The field of connectomics aims to reconstruct the wiring diagram of the brain by mapping the neural connections at the level of individual synapses. Recent advances in electronic microscopy (EM) have enabled the collection of a large number of image stacks at nanometer resolution, but the annotation requires expertise and is super time-consuming. Here we provide a deep learning framework powered by PyTorch for automatic and semi-automatic data annotation in connectomics. This repository is actively under development by Visual Computing Group (VCG) at Harvard University.
- Multitask Learning
- Active Learning
- CPU and GPU Parallelism
If you want new features that are relatively easy to implement (e.g., loss functions, models), please open a feature requirement discussion in issues or implement by yourself and submit a pull request. For other features that requires substantial amount of design and coding, please contact the author directly.
The code is developed and tested under the following configurations.
- Hardware: 1-8 Nvidia GPUs (with at least 12G GPU memories) (change
- Software: CentOS Linux 7.4 (Core), CUDA>=9.0, Python>=3.6, PyTorch>=1.3.0
Create a new conda environment:
conda create -n py3_torch python=3.7 source activate py3_torch conda install pytorch torchvision cudatoolkit=9.2 -c pytorch
Please note that this package is developed on the Harvard FASRC cluster, where the current version of the Nvidia driver installed is 396.26 that supports Cuda version 9. More information about GPU computing on the FASRC cluster can be found here.

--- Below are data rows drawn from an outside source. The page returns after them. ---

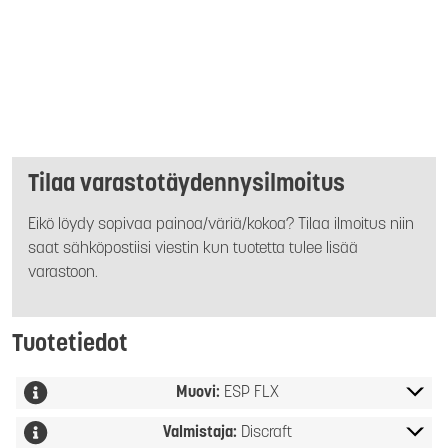
Tilaa varastotäydennysilmoitus
Eikö löydy sopivaa painoa/väriä/kokoa? Tilaa ilmoitus niin
saat sähköpostiisi viestin kun tuotetta tulee lisää
varastoon.
Tuotetiedot
Muovi:
ESP FLX
Valmistaja:
Discraft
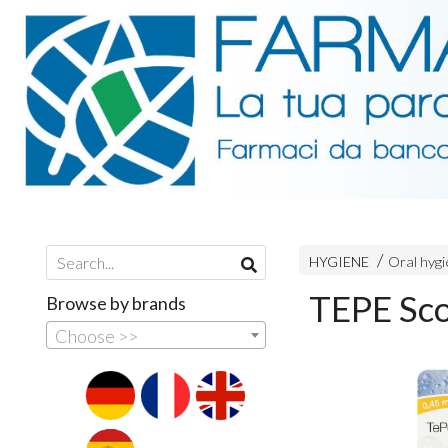
HYGIENE
Oral hyg
TEPE Scov
Browse by brands
Choose >>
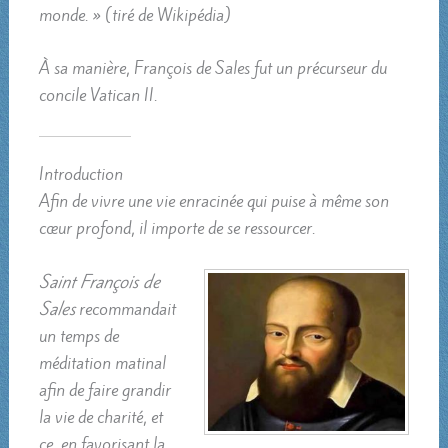
monde. » (tiré de Wikipédia)
À sa manière, François de Sales fut un précurseur du
concile Vatican II.
Introduction
Afin de vivre une vie enracinée qui puise à même son
cœur profond, il importe de se ressourcer.
Saint François de
Sales
recommandait
un temps de
méditation matinal
afin de faire grandir
la vie de charité, et
ce, en favorisant la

Download and install the package:
git clone firstname.lastname@example.org:zudi-lin/pytorch_connectomics.git cd pytorch_connectomics pip install -r requirements.txt pip install --editable .

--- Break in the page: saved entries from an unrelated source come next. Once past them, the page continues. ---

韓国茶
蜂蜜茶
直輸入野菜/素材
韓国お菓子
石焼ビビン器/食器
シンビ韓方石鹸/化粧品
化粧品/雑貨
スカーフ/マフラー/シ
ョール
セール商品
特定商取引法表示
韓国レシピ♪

- Visualize the training loss and validation images using tensorboardX.
- Use TensorBoard with
tensorboard --logdir runs(needs to install TensorFlow).
- Visualize the affinity graph and segmentation using Neuroglancer.

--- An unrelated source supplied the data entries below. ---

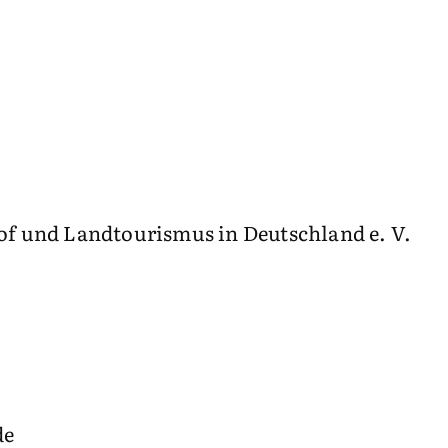
f und Landtourismus in Deutschland e. V.
de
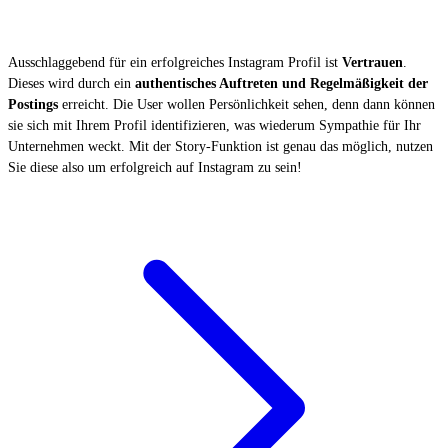
Ausschlaggebend für ein erfolgreiches Instagram Profil ist
Vertrauen
.
Dieses wird durch ein
authentisches Auftreten und Regelmäßigkeit der
Postings
erreicht. Die User wollen Persönlichkeit sehen, denn dann können
sie sich mit Ihrem Profil identifizieren, was wiederum Sympathie für Ihr
Unternehmen weckt. Mit der Story-Funktion ist genau das möglich, nutzen
Sie diese also um erfolgreich auf Instagram zu sein!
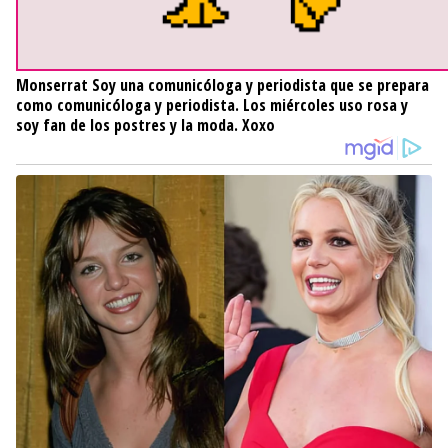
Monserrat
Soy una comunicóloga y periodista que se prepara
como comunicóloga y periodista. Los miércoles uso rosa y
soy fan de los postres y la moda. Xoxo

We provide a data augmentation interface several different kinds of commonly used augmentation method for EM images. The interface is pure-python, and operate on and output only numpy arrays, so it can be easily incorporated into any kinds of python-based deep learning frameworks (e.g., TensorFlow). For more details about the design of the data augmentation module, please check the documentation.
We provide several encoder-decoder architectures, which can be found here. Those models can be applied to any kinds of semantic segmentation tasks of 3D image stacks. We also provide benchmark results on SNEMI3D neuron segmentation challenges here with detailed training specifications for users to reproduce.
Syncronized Batch Normalization on PyTorch
Previous works have suggested that a reasonable large batch size can improve the performance of detection and segmentation models. Here we use a syncronized batch normalization module that computes the mean and standard-deviation across all devices during training. Please refer to Synchronized-BatchNorm-PyTorch for details. The implementation is pure-python, and uses unbiased variance to update the moving average, and use
sqrt(max(var, eps)) instead of
sqrt(var + eps).
This project is built upon numerous previous projects. Especially, we'd like to thank the contributors of the following github repositories:
- pyGreenTea: Janelia FlyEM team
- DataProvider: Princeton SeungLab
- EM-affinity: Harvard Visual Computing Group
This project is licensed under the MIT License - see the LICENSE file for details.